Claggart had men with him. They were dressed like miners. But none, she noticed, looked like they worked with their hands, and she recognized the flash operators who hung around prize rings, pool halls, and racetracks. She saw in their eyes their contempt for the miners.

“Who are those men?” she asked.

“Not choirboys,” Claggart replied boldly. “But they’ll get the job done.”

The word accompliceswormed its way into her mind.

“Criminals?” she asked.

Claggart shrugged. “It’s not for me to judge. But I’ll bet that you and your brother know plenty of men who have been railroaded into prison for fighting the good fight.”

“Those I know,” she said, “don’t resemble criminals.”

Claggart said, “Give me a brave man, quick on his feet, and I don’t care what you call him as long as he knows that the bosses are the real bums. Now, listen carefully. I have more barges tied along the banks and more boats to move them into the channel.”

* * *

“Missed your spittoon. Sorry, chief.”

Henry Clay recognized the brown trail of tobacco juice that soiled his pale blue Aubusson carpet for what it was, a challenge by a thug who had never lost a fight and was too stupid to imagine that he ever would. A dozen of them – all blood-oath members of the Hudson Dusters, a West Side New York docks gang – had crowded into his front office through the back hall. He would never permit these scum in his private rooms. Most didn’t know him from Adam. All they knew was their boss had ordered them to appear for a special job. But now, instead of quietly listening to Clay’s orders, they were snickering at the mess on his carpet.

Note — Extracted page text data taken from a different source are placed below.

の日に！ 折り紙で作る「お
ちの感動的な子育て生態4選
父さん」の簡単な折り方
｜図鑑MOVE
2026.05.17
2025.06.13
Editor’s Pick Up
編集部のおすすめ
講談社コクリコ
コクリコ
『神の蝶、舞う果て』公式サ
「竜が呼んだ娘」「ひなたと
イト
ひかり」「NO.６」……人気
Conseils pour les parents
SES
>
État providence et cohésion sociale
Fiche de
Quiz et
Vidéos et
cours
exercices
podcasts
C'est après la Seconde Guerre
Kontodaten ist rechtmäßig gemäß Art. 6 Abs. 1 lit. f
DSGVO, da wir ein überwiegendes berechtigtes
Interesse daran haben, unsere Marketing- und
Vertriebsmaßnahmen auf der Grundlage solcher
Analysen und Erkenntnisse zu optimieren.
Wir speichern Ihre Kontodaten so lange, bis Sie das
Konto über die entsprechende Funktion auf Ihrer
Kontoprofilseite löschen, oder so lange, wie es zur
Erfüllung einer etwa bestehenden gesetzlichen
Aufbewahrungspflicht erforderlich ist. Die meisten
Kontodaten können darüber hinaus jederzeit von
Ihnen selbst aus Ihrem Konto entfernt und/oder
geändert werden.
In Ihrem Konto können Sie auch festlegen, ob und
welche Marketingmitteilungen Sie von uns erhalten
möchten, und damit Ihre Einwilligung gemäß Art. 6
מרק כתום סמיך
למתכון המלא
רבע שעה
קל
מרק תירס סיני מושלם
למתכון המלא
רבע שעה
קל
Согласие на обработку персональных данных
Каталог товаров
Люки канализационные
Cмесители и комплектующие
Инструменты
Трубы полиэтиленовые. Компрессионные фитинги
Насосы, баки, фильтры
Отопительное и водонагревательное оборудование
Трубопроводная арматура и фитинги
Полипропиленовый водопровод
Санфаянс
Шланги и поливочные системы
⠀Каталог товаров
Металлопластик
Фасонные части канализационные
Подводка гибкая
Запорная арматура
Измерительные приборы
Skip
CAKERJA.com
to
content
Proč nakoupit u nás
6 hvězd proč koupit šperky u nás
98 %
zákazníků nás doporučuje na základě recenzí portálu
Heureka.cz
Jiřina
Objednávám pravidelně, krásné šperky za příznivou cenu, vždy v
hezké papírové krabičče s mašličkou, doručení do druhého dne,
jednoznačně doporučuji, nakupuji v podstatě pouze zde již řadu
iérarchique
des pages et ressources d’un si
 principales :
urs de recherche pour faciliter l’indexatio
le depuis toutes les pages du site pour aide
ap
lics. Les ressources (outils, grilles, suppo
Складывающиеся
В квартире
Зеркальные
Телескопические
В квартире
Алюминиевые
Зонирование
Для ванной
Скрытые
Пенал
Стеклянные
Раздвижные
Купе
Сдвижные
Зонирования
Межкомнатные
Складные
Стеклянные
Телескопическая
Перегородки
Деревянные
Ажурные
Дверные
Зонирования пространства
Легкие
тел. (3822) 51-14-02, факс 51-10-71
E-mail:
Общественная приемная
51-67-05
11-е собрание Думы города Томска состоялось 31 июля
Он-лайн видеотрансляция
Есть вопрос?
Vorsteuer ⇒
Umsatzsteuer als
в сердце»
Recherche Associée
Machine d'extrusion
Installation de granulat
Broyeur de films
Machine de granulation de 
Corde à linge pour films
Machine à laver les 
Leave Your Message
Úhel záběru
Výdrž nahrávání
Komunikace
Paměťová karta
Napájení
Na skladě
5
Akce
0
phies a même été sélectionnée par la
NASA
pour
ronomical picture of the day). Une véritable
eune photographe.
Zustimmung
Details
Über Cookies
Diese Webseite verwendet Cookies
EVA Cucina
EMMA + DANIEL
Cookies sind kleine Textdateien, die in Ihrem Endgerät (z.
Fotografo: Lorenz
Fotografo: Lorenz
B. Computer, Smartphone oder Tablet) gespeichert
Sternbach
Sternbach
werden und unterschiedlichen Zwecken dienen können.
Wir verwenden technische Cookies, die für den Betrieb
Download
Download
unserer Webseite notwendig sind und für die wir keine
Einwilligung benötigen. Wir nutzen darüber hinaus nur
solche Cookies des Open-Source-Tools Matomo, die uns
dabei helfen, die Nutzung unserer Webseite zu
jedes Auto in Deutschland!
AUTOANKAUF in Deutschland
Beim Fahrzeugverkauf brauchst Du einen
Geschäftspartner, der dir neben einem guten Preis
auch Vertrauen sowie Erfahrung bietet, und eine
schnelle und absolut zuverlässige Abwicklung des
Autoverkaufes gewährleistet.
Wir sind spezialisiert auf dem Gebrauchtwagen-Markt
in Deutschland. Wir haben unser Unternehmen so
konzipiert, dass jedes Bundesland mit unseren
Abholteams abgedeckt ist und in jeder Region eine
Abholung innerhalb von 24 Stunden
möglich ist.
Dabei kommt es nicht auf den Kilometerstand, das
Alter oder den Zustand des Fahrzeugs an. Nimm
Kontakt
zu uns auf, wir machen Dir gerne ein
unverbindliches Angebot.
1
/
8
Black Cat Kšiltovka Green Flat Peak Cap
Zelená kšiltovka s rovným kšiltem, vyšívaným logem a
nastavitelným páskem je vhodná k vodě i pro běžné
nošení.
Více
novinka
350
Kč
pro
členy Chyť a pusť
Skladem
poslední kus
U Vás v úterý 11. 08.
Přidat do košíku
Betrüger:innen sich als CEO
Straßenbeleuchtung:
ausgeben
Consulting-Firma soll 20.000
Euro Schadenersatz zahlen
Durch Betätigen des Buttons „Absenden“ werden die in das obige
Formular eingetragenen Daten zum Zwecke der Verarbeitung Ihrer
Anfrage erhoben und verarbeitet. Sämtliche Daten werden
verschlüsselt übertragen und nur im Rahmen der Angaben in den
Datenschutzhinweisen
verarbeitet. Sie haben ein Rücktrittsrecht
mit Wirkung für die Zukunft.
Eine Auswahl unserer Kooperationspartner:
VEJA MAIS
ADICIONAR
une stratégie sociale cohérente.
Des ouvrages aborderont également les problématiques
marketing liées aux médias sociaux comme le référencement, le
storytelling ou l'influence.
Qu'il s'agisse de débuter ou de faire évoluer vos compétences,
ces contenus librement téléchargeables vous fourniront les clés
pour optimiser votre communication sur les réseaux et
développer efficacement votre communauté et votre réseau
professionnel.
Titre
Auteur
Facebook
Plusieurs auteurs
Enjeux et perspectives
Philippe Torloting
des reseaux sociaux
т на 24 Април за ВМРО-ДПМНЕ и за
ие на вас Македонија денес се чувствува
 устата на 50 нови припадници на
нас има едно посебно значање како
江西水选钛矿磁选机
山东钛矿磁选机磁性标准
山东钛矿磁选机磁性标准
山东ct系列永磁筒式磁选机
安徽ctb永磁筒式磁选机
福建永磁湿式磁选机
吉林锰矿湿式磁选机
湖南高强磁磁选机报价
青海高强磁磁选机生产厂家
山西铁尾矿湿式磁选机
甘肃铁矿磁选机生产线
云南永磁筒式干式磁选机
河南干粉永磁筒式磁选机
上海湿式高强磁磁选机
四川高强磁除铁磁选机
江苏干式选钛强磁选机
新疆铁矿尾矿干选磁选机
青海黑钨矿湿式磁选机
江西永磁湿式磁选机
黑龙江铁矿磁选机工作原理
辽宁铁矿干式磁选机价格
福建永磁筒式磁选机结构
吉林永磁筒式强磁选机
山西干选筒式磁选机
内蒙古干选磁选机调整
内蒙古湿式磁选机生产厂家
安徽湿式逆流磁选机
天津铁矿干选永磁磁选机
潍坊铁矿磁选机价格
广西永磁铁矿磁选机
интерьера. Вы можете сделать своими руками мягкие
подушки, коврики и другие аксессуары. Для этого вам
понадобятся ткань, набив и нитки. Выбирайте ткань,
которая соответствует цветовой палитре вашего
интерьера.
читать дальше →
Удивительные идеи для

The spitter’s second mistake was to underestimate a Wall Street swell just because he wore a splendid suit of clothes. Clay stood up. The Dusters’ boss and his enforcer exchanged expectant glances. Pain was about to be suffered.

“What’s your name?” Clay asked.

“What’s it to you?”

“Tell him your name,” said the boss, signaling Clay that he had no desire to get in the middle.

“Albert,” said the thug, watching with amusement as Clay walked closer.

“Not to worry about missing the spittoon, Albert. Just lick it up.”

“What?”

“Lick it up.”

“Go—”

Clay hit him high, low, and in between, then put him in a hammerlock, slammed him facedown on the floor, and jerked his pinioned arm higher and higher until the gangster screamed. Eventually, his screams turned to pleas. Clay jerked harder. Pleas dissolved into sobs.

Clay let go.

“Don’t bother licking it up, Albert. We know you would, and that’s all that matters.”

Eleven Hudson Dusters laughed.

“All right, boyos, you’re here because I have a strong feeling that I am going to have an angry caller bursting into my office. When he arrives, I want you to beat him slowly to a pulp. Make what happened to Albert here seem like a friendly wrestling match.”

“When’s he coming?”

“Soon. Meantime, there’s a spread laid out in the back room and cots where you can nap. Don’t get drunk, don’t molest my staff, and don’t spit on the carpet. Is that clear?”

“Yes, sir.”

After they had trooped out, Clay unlocked his private office and focused his telescope on Judge Congdon’s window. The Judge was hard at work, bullying someone on the telephone. Clay put on his hat, bid his staff farewell, went down to the street, entered the Congdon Building, and rode the elevator to the top floor.

Congdon kept him waiting half an hour. When he did allow him into his office, he said, “I’m busy. Make this quick.”

“This may be my last report in person for a while,” said Clay.

Somehow, Isaac Bell had survived. Clay blamed himself. He had made a rare mistake sending assassins instead of doing the job himself and he had no option but to pay the price.

“What’s wrong?” Congdon demanded.

“Suffice it to say that events are on schedule.”